**WORK INSTRUCTION:** Repeat the full listing, word for word.
◆ ◆ ◆ ◆
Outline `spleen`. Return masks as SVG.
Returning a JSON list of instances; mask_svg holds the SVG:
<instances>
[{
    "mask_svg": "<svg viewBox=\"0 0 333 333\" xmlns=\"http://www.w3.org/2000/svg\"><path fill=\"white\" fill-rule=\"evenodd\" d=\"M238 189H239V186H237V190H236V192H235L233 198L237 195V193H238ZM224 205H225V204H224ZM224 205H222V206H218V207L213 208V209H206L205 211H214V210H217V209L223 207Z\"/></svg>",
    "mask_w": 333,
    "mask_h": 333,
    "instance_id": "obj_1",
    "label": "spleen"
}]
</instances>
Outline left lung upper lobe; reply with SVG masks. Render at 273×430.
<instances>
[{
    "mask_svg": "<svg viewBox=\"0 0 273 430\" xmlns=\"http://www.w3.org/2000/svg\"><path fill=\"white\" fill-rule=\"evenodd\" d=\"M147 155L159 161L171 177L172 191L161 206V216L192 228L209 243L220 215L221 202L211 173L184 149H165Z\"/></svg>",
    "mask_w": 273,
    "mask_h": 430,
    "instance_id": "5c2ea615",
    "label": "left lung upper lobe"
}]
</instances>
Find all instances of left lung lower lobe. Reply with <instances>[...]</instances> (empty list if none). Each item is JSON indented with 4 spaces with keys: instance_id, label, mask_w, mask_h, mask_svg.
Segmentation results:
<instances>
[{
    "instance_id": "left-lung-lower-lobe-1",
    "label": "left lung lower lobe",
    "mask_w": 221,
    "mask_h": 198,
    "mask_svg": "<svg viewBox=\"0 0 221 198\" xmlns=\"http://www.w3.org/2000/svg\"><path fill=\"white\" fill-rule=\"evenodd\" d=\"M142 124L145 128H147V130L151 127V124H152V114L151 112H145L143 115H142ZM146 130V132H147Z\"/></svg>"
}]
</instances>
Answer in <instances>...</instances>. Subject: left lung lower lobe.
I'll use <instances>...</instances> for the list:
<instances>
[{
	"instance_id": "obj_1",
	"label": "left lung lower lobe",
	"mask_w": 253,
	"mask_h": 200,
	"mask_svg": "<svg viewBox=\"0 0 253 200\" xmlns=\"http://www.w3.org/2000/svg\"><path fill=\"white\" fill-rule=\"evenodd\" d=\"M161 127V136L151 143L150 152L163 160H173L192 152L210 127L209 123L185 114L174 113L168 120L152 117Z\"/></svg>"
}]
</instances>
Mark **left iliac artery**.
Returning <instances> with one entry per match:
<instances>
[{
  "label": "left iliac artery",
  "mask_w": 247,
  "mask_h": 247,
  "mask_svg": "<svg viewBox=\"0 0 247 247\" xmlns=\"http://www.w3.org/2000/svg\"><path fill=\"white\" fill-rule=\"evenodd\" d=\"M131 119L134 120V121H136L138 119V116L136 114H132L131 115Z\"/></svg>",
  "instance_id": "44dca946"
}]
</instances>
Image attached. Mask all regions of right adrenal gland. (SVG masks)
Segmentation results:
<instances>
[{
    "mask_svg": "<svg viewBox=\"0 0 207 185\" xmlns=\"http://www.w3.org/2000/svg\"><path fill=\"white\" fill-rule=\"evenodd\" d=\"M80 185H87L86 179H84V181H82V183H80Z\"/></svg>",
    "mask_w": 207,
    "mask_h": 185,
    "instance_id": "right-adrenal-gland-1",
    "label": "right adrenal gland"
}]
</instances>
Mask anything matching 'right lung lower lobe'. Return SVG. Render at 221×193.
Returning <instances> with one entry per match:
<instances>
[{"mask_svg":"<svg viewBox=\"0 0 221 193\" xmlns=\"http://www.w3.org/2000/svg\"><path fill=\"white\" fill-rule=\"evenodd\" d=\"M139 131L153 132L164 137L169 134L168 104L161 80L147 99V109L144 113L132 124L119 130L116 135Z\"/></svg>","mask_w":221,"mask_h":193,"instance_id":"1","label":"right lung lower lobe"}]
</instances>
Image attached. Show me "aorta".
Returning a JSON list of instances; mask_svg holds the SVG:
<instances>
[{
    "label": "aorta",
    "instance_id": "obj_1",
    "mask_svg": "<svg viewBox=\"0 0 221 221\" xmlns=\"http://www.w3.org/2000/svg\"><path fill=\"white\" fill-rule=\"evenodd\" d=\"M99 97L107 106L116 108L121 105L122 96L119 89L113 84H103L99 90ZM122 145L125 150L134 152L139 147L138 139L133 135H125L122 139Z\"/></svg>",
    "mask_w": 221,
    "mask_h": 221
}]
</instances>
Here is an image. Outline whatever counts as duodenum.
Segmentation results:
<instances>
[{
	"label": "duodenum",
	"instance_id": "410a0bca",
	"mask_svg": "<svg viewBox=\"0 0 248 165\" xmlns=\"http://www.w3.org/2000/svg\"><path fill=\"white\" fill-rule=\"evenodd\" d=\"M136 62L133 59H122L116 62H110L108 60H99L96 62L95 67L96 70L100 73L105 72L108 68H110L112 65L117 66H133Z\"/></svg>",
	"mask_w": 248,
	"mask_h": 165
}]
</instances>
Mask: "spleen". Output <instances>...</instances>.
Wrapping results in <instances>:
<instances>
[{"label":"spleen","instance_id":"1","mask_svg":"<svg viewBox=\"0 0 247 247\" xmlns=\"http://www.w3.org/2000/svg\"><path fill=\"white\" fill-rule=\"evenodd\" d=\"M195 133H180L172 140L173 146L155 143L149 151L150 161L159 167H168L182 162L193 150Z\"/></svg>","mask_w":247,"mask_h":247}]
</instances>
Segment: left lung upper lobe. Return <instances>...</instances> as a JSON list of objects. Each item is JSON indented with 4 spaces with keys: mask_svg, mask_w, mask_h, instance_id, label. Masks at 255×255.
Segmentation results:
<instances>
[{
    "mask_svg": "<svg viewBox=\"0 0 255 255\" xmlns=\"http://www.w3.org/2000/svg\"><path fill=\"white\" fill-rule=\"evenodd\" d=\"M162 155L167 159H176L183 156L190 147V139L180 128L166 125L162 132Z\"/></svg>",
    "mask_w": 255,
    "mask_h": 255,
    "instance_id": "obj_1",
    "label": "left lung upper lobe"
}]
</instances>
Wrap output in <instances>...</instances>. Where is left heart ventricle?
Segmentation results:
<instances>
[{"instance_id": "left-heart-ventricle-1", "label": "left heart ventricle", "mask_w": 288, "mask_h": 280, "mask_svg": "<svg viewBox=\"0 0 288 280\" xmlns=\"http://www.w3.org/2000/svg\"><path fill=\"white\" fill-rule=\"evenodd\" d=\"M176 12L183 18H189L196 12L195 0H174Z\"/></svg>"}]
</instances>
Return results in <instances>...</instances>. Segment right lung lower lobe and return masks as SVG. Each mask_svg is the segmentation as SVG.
◆ ◆ ◆ ◆
**OUTPUT FOR THIS EXERCISE:**
Outline `spleen`. Return masks as SVG.
Returning a JSON list of instances; mask_svg holds the SVG:
<instances>
[{
    "mask_svg": "<svg viewBox=\"0 0 333 333\" xmlns=\"http://www.w3.org/2000/svg\"><path fill=\"white\" fill-rule=\"evenodd\" d=\"M238 189H239V186H237V190H236V192H235L233 198L237 195V193H238ZM224 205H225V204H224ZM224 205H222V206H218V207L213 208V209H206L205 211H214V210H217V209L223 207Z\"/></svg>",
    "mask_w": 333,
    "mask_h": 333,
    "instance_id": "obj_1",
    "label": "spleen"
}]
</instances>
Outline left lung upper lobe; reply with SVG masks. Render at 273×430.
<instances>
[{
    "mask_svg": "<svg viewBox=\"0 0 273 430\" xmlns=\"http://www.w3.org/2000/svg\"><path fill=\"white\" fill-rule=\"evenodd\" d=\"M147 155L159 161L171 177L172 191L161 206V216L192 228L209 243L220 215L221 202L211 173L184 149H165Z\"/></svg>",
    "mask_w": 273,
    "mask_h": 430,
    "instance_id": "5c2ea615",
    "label": "left lung upper lobe"
}]
</instances>
Find all instances of left lung lower lobe. Reply with <instances>[...]</instances> (empty list if none). Each item is JSON indented with 4 spaces with keys: instance_id, label, mask_w, mask_h, mask_svg.
Segmentation results:
<instances>
[{
    "instance_id": "left-lung-lower-lobe-1",
    "label": "left lung lower lobe",
    "mask_w": 221,
    "mask_h": 198,
    "mask_svg": "<svg viewBox=\"0 0 221 198\" xmlns=\"http://www.w3.org/2000/svg\"><path fill=\"white\" fill-rule=\"evenodd\" d=\"M142 124L145 128H147V130L151 127V124H152V114L151 112H145L143 115H142ZM146 130V132H147Z\"/></svg>"
}]
</instances>
Answer in <instances>...</instances>. Subject: left lung lower lobe.
I'll use <instances>...</instances> for the list:
<instances>
[{
	"instance_id": "obj_1",
	"label": "left lung lower lobe",
	"mask_w": 253,
	"mask_h": 200,
	"mask_svg": "<svg viewBox=\"0 0 253 200\" xmlns=\"http://www.w3.org/2000/svg\"><path fill=\"white\" fill-rule=\"evenodd\" d=\"M161 127V136L151 143L150 152L163 160H173L192 152L210 127L209 123L185 114L174 113L168 120L152 117Z\"/></svg>"
}]
</instances>
Mark **left iliac artery**.
Returning <instances> with one entry per match:
<instances>
[{
  "label": "left iliac artery",
  "mask_w": 247,
  "mask_h": 247,
  "mask_svg": "<svg viewBox=\"0 0 247 247\" xmlns=\"http://www.w3.org/2000/svg\"><path fill=\"white\" fill-rule=\"evenodd\" d=\"M131 119L134 120V121H136L138 119V116L136 114H132L131 115Z\"/></svg>",
  "instance_id": "44dca946"
}]
</instances>
Image attached. Mask all regions of right adrenal gland. (SVG masks)
Segmentation results:
<instances>
[{
    "mask_svg": "<svg viewBox=\"0 0 207 185\" xmlns=\"http://www.w3.org/2000/svg\"><path fill=\"white\" fill-rule=\"evenodd\" d=\"M80 185H87L86 179H84V181H82V183H80Z\"/></svg>",
    "mask_w": 207,
    "mask_h": 185,
    "instance_id": "right-adrenal-gland-1",
    "label": "right adrenal gland"
}]
</instances>
Mask anything matching 'right lung lower lobe'. Return SVG. Render at 221×193.
Returning <instances> with one entry per match:
<instances>
[{"mask_svg":"<svg viewBox=\"0 0 221 193\" xmlns=\"http://www.w3.org/2000/svg\"><path fill=\"white\" fill-rule=\"evenodd\" d=\"M139 131L153 132L164 137L169 134L168 104L161 80L147 99V109L144 113L132 124L119 130L116 135Z\"/></svg>","mask_w":221,"mask_h":193,"instance_id":"1","label":"right lung lower lobe"}]
</instances>
Image attached. Show me "aorta".
Returning a JSON list of instances; mask_svg holds the SVG:
<instances>
[{
    "label": "aorta",
    "instance_id": "obj_1",
    "mask_svg": "<svg viewBox=\"0 0 221 221\" xmlns=\"http://www.w3.org/2000/svg\"><path fill=\"white\" fill-rule=\"evenodd\" d=\"M99 97L107 106L116 108L121 105L122 96L119 89L113 84H103L99 90ZM122 145L125 150L134 152L139 147L138 139L133 135H125L122 139Z\"/></svg>",
    "mask_w": 221,
    "mask_h": 221
}]
</instances>
Here is an image. Outline whatever counts as duodenum.
Segmentation results:
<instances>
[{
	"label": "duodenum",
	"instance_id": "410a0bca",
	"mask_svg": "<svg viewBox=\"0 0 248 165\" xmlns=\"http://www.w3.org/2000/svg\"><path fill=\"white\" fill-rule=\"evenodd\" d=\"M136 62L133 59H122L116 62H110L108 60H99L96 62L95 67L96 70L100 73L105 72L108 68H110L112 65L117 66H133Z\"/></svg>",
	"mask_w": 248,
	"mask_h": 165
}]
</instances>
Mask: "spleen". Output <instances>...</instances>.
Wrapping results in <instances>:
<instances>
[{"label":"spleen","instance_id":"1","mask_svg":"<svg viewBox=\"0 0 247 247\" xmlns=\"http://www.w3.org/2000/svg\"><path fill=\"white\" fill-rule=\"evenodd\" d=\"M195 133H180L172 140L173 146L155 143L149 151L150 161L159 167H168L182 162L193 150Z\"/></svg>","mask_w":247,"mask_h":247}]
</instances>
Segment: left lung upper lobe. Return <instances>...</instances> as a JSON list of objects. Each item is JSON indented with 4 spaces with keys: mask_svg, mask_w, mask_h, instance_id, label. Masks at 255×255.
Segmentation results:
<instances>
[{
    "mask_svg": "<svg viewBox=\"0 0 255 255\" xmlns=\"http://www.w3.org/2000/svg\"><path fill=\"white\" fill-rule=\"evenodd\" d=\"M162 155L167 159H176L183 156L190 147V139L180 128L166 125L162 132Z\"/></svg>",
    "mask_w": 255,
    "mask_h": 255,
    "instance_id": "obj_1",
    "label": "left lung upper lobe"
}]
</instances>
Wrap output in <instances>...</instances>. Where is left heart ventricle?
Segmentation results:
<instances>
[{"instance_id": "left-heart-ventricle-1", "label": "left heart ventricle", "mask_w": 288, "mask_h": 280, "mask_svg": "<svg viewBox=\"0 0 288 280\" xmlns=\"http://www.w3.org/2000/svg\"><path fill=\"white\" fill-rule=\"evenodd\" d=\"M176 12L183 18H189L196 12L195 0H174Z\"/></svg>"}]
</instances>
Return results in <instances>...</instances>. Segment right lung lower lobe and return masks as SVG. Each mask_svg is the segmentation as SVG.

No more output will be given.